A TTIP commitment to curb future Buy American requirements would set a new standard for procurement agreements.
As noted in a recent post, the Transatlantic Trade and Investment Partnership (TTIP) will need to raise the bar on procurement commitments in order to achieve real success. That post presented the idea that the United States and the European Union could expand their current commitments by exchanging comprehensive coverage of federal/central government entities, using a positive list to define their coverage of services, adding build-operate-transfer projects and public works concessions, and possibly extending their sub-central coverage. That would be a respectable result, but it may not be sufficient to make the TTIP a new model for procurement agreements.
The U.S. could contribute to a new model with a TTIP commitment to curtail the scope and application of future Buy American requirements. The area that is particularly ripe for such action is federal funding of state and local government projects. Increasingly, federal funding of sub-federal projects requires the use of U.S.-made iron, steel and manufactured goods. These requirements had been primarily applied to highway, railway, transit and airport projects until Congress enacted the stimulus package at the beginning of the Obama administration. The American Recovery and Reinvestment Act of 2009 (ARRA) imposed, for the first time, a Buy American requirement on a wide array of public projects.

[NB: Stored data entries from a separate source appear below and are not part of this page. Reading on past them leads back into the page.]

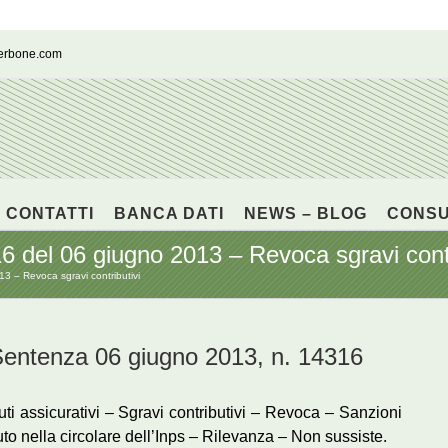
cerbone.com
CONTATTI
BANCA DATI
NEWS – BLOG
CONS
 del 06 giugno 2013 – Revoca sgravi contr
 – Revoca sgravi contributivi
tenza 06 giugno 2013, n. 14316
i assicurativi – Sgravi contributivi – Revoca – Sanzioni
uto nella circolare dell’Inps – Rilevanza – Non sussiste.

The EU, which was a harsh critic of the ARRA requirement, has cited removal of domestic preferences as one of its primary goals in the TTIP procurement negotiations. To respond to the EU request, the U.S. could agree to not apply any new Buy American requirements attached to federal funding for state and local governments to EU goods or suppliers. This would represent a major concession by the U.S. Not only has it never agreed to any restrictions on future funding, it has seldom even excluded trading partners from existing requirements, as described in an earlier post.
While an agreement to exclude EU suppliers from any new Buy American requirements may be difficult to obtain, it would be more likely than a roll-back of the domestic content requirements that apply to railway and transit projects. Those measures are strongly supported by the iron and steel industry and have had broad Congressional support.

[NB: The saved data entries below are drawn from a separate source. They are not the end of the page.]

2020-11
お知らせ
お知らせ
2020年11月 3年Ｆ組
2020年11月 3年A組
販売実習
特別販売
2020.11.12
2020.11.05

To gain the necessary support from both the Administration and the Congress to curb the application of new Buy American requirements, the EU would have to make a significant offer in procurement, or perhaps some other element of the TTIP negotiations. It is questionable whether a EU commitment to give the U.S. rights to the procurement of services by its sub-central entities, which the EU withholds under the WTO Government Procurement Agreement, would be considered a sufficient exchange since U.S. firms already have de facto access to such procurement.
Seeking a significant concession from the EU in exchange for a bar against future Buy American requirements would set an important precedent for other negotiations. One trading partner that would have a strong interest in such a TTIP outcome is Canada, which is seeking a similar commitment in the Trans-Pacific Partnership (TPP) negotiations. But, given the overall objective of the TPP negotiations — of bringing the procurement of all 12 parties to a comparable level of openness, it would not likely be a forum for a major new US commitment. Canada, however, might be able to seek a similar commitment under its 2010 bilateral agreement with the U.S.
To develop a new standard for procurement agreements, the U.S. should consider curtailing Buy American requirements in TTIP.